“The surface of the Earth is the shore of the cosmic ocean. On this shore, we’ve learned most of what we know. Recently, we’ve waded a little way out, maybe ankle-deep, and the water seems inviting. Some part of our being knows this is where we came from. We long to return, and we can, because the cosmos is also within us. We’re made of star stuff. We are a way for the cosmos to know itself.” -Carl Sagan
For nearly all of human history, people have looked to the stars to inspire and inform. Ancient people used the stars and constellations to explain the things that happen on Earth. They told the stories of gods, animals, mythic creatures, and heroes. Stars helped preserve the stories and cultures of different people before writing was invented.
Stars were also used as navigational tools. Sailors and travelers would use the position of the stars to guide them. The North Star, Polaris, is perhaps the most famous navigational star used.
Today, humans are no less curious about the stars. Sadly, due to light pollution, more than two-thirds of the world’s population is not able to see the milky way, and countless other stars, once crucial to human life, have been blocked out by our lights. So here are 10 of the best places in the world to stargaze.
Big Pine Key, Florida
Big Pine Key is a great spot in the southern United States to see various celestial events, like meteor showers, lunar eclipses, and comets. Due to its location nearer to the equator, you can see some of the southern hemisphere’s constellations there during the month of February.
Big Bend National Park, Texas
There are more than 100 billion stars in our galaxy, and Big Bend National Park is an excellent place to get a look at some of them. Big Bend National Park has the least light pollution of any National Park in the United States. On any given night, you should be able to see more than 2,000 stars above your head.
White Sands National Monument, New Mexico
The American Southwest is truly an excellent region to view the stars. This desert in New Mexico is one of the best spots to view the stars. There are few trees and mountains, leaving a generally unobstructed view of the sky from horizon to horizon.

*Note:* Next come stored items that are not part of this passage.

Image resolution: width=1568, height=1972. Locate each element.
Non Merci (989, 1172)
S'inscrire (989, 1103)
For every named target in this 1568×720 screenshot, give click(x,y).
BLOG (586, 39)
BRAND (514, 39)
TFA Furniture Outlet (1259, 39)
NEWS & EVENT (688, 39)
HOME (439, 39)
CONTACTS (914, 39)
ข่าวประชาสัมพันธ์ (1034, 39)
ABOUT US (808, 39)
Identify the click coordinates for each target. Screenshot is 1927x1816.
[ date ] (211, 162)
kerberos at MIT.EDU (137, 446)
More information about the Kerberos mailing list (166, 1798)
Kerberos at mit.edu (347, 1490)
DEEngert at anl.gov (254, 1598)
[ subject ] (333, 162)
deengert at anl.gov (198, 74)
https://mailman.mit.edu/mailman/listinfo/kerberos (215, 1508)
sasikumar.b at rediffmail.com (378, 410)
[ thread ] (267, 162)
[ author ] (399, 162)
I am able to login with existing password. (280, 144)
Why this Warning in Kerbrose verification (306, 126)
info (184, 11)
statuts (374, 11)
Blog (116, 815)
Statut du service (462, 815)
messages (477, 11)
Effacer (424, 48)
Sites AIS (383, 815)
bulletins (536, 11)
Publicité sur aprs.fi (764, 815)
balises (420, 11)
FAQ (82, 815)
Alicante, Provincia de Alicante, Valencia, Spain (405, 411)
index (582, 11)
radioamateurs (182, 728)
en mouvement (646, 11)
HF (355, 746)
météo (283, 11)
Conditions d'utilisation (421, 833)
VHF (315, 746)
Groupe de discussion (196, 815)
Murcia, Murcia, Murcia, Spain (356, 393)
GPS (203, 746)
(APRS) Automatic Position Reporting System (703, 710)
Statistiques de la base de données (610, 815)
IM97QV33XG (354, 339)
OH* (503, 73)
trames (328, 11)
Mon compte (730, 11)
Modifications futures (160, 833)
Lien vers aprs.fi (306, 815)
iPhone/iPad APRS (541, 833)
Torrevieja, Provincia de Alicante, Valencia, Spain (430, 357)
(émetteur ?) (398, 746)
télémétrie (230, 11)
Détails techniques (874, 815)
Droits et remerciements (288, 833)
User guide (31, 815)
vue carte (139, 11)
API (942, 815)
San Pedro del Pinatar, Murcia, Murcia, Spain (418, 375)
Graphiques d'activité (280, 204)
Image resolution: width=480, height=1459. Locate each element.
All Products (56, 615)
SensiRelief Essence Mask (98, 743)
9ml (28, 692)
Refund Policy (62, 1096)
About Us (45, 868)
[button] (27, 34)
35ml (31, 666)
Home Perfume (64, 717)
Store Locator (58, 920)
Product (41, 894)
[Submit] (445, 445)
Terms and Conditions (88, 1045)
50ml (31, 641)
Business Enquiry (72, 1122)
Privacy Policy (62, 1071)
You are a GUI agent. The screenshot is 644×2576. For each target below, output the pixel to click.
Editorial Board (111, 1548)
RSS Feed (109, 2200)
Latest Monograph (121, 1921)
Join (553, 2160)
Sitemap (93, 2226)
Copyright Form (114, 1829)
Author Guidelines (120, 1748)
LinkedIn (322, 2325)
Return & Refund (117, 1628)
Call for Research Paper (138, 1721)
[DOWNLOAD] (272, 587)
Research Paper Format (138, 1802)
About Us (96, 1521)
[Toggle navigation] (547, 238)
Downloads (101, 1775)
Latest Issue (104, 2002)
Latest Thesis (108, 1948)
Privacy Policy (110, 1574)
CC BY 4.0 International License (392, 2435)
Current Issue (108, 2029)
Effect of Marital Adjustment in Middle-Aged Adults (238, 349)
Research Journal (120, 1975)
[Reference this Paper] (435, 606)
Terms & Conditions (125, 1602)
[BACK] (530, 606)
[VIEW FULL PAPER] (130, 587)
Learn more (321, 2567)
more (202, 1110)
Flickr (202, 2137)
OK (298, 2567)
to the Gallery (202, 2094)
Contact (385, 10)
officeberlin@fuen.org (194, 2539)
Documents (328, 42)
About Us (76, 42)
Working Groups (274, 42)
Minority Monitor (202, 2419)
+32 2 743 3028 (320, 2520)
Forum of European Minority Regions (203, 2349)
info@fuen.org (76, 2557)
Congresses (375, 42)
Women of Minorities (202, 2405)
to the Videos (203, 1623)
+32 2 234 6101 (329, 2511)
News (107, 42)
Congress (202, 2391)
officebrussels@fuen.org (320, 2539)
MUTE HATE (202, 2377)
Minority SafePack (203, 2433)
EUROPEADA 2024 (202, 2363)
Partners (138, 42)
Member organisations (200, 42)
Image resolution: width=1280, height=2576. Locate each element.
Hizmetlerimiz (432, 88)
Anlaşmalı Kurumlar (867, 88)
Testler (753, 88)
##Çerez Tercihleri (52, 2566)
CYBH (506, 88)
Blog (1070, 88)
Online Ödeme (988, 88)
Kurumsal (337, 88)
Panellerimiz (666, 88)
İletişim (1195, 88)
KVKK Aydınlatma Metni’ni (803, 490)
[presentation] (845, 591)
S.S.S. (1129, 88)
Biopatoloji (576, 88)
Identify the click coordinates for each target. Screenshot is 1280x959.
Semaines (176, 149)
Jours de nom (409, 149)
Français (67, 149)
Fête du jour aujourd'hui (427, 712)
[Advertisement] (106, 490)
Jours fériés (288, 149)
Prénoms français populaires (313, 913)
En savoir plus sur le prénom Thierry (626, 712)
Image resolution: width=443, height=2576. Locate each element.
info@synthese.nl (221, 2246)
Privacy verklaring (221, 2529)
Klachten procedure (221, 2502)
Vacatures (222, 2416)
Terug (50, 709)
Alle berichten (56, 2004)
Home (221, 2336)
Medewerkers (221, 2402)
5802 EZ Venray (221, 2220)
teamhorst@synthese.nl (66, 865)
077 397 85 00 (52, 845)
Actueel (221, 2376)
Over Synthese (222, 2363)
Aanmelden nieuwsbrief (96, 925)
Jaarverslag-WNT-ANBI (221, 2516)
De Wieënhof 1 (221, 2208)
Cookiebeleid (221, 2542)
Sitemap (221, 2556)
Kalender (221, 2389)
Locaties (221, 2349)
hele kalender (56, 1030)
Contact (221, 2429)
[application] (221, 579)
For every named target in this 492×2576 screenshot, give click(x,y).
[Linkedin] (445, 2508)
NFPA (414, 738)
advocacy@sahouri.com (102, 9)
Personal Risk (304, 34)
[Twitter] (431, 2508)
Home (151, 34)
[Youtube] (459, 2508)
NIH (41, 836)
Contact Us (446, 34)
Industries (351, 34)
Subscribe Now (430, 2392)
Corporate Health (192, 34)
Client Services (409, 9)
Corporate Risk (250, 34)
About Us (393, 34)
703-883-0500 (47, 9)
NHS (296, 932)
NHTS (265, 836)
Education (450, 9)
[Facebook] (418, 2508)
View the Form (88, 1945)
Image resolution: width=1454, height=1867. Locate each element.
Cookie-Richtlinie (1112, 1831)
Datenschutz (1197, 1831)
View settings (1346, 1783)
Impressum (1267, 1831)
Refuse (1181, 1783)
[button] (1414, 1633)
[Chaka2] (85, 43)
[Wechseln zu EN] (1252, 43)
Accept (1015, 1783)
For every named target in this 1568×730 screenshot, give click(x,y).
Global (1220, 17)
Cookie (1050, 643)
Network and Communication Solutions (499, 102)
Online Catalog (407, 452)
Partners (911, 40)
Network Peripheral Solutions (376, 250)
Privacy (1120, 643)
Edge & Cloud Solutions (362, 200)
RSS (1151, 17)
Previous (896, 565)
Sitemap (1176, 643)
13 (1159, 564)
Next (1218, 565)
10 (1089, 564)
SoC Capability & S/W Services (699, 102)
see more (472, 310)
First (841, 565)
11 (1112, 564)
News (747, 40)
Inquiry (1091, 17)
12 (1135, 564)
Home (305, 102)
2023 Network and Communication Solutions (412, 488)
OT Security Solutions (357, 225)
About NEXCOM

Death Valley National Park, California & Nevada
Like White Sands, Death Valley is another excellent choice for viewing meteor showers. But be cautious. This desert can be extraordinarily hot during the day and then dip to very cold temepratures at nights. But it boasts one of the darkest skies in the country and bears the title of International Dark Sky Park.
Denali National Park, Alaska
Denali National Park is a special place to view the stars. The Perseid meteor shower in particular is very easy to view here, and you can also catch the northern lights on occasion.
Mercantour National Park, France
This has been a western hemisphere focused blog so far. Where can you catch the stars in Europe? ercantour National Park is a great option. It’s one of just 10 national parks in France and is the darkest among them, allowing for awesome star gazing.
Joshua Tree National Park, Californi
Joshua Tree National Park is an excellent location to see the stars. It is far enough away from major cities, like Los Angeles and Las Vegas, that the stars are mostly not blocked by any lights. Its climate makes for a decent location to view the stars during winter months as well. North America tends to experience its best celestial events in the fall and winter months.
Finger Lakes, New York
The Finger Lakes are incredibly beautiful. It’s a great region to visit, even if star gazing isn’t your #1 reason for being there. But it is an incredibly rural area, meaning there is very little light pollution blocking the stars. It’s a great place to go for seeing any celestial event.
Tucson is sometimes called the astronomy capital of the world and for good reason. Their mountains have the most telescopes of anyplace in the world and the sky is very dark, given how close it is to a rather large city. So if star gazing is something you plan to base your life around, Tucson should perhaps be on your list of places to live!
Kielder Forest, England
In the United Kingdom, perhaps the best place to see the stars is close to the Scottish border in Northumberland. Kielder Forest is a designated Dark Sky Zone, putting restrictions on light pollution in the area so people can see the stars unhindered.